- Genre: Reality / Game show
- Presented by: Steve Skrovan (1989–1991) Mark Pitta (1991–1992)
- Country of origin: United States
- Original language: English

Production
- Running time: 30 minutes
- Production company: Quantum Media

Original release
- Network: Fox
- Release: July 9, 1989 – August 14, 1992

= Totally Hidden Video =

Totally Hidden Video is an American hidden-camera television show and game show that aired from 1989 to 1992. It was one of the early shows in the history of the Fox television network and held the highest viewing share for any Fox program at one point. It was produced by Quantum Media and Fox.

The show premiered on Sunday, July 9, 1989. Steve Skrovan was the program's first host, later replaced by Mark Pitta in 1991.
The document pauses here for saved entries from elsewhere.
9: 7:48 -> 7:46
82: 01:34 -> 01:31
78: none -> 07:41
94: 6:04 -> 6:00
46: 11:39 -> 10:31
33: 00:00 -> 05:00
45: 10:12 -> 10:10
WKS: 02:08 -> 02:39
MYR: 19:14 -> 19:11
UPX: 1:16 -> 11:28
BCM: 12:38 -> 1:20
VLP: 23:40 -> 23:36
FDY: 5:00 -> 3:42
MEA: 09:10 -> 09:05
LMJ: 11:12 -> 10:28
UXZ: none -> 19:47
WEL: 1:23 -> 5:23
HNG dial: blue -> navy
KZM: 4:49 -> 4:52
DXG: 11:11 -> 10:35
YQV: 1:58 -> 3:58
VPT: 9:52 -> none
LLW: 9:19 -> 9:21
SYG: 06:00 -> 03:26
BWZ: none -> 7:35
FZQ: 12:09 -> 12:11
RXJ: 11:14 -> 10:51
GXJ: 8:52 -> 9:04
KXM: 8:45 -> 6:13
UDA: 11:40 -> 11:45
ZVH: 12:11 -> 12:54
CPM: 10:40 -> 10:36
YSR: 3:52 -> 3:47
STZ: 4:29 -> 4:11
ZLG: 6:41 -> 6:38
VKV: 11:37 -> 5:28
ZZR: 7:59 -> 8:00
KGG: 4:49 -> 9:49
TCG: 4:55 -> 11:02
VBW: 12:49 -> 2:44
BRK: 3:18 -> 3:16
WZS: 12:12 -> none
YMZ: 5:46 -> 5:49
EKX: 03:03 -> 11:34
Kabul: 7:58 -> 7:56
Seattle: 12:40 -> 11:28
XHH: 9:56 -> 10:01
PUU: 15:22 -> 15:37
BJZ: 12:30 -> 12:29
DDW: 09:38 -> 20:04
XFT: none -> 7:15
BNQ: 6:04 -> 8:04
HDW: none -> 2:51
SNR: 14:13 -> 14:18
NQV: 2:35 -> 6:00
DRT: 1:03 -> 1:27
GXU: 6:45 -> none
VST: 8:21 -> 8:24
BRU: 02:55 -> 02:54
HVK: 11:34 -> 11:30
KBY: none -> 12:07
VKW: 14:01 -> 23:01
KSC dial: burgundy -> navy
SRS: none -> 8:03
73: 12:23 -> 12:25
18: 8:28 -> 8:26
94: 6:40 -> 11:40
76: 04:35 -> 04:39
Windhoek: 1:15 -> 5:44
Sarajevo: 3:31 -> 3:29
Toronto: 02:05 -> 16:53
Shortly after its debut, a game segment called Totally Homemade Videos was added to the show. In this segment, contestants sent in their funny videos to win a $10,000 prize, the winners of which were announced by Skrovan at the end of every episode - very similar to the format used by rival series America's Funniest Home Videos.

==Controversy==
The show was accused of using paid actors in a lawsuit filed against the Fox Broadcasting Co. by Candid Cameras creator Allen Funt, who also accused the show of stealing his ideas. While the producers admitted that the series pilot had staged some of the "setups", they swore all skits which made it to air were legitimate. However, in the wake of the controversy, series producer Larry Hovis was fired for staging incidents.

==In popular culture==
On an episode of Saved By the Bell, Zack Morris references the show by claiming someone is on it in an effort to save face.

In the season 5 "Triple Play" episode of The Golden Girls, when Blanche calls off a scheme to meet wealthy men by claiming to be selling an expensive car, Sophia tries to help Blanche save face by telling the men that the whole thing was a setup for Totally Hidden Video, and that she's actually Kaye Ballard in disguise.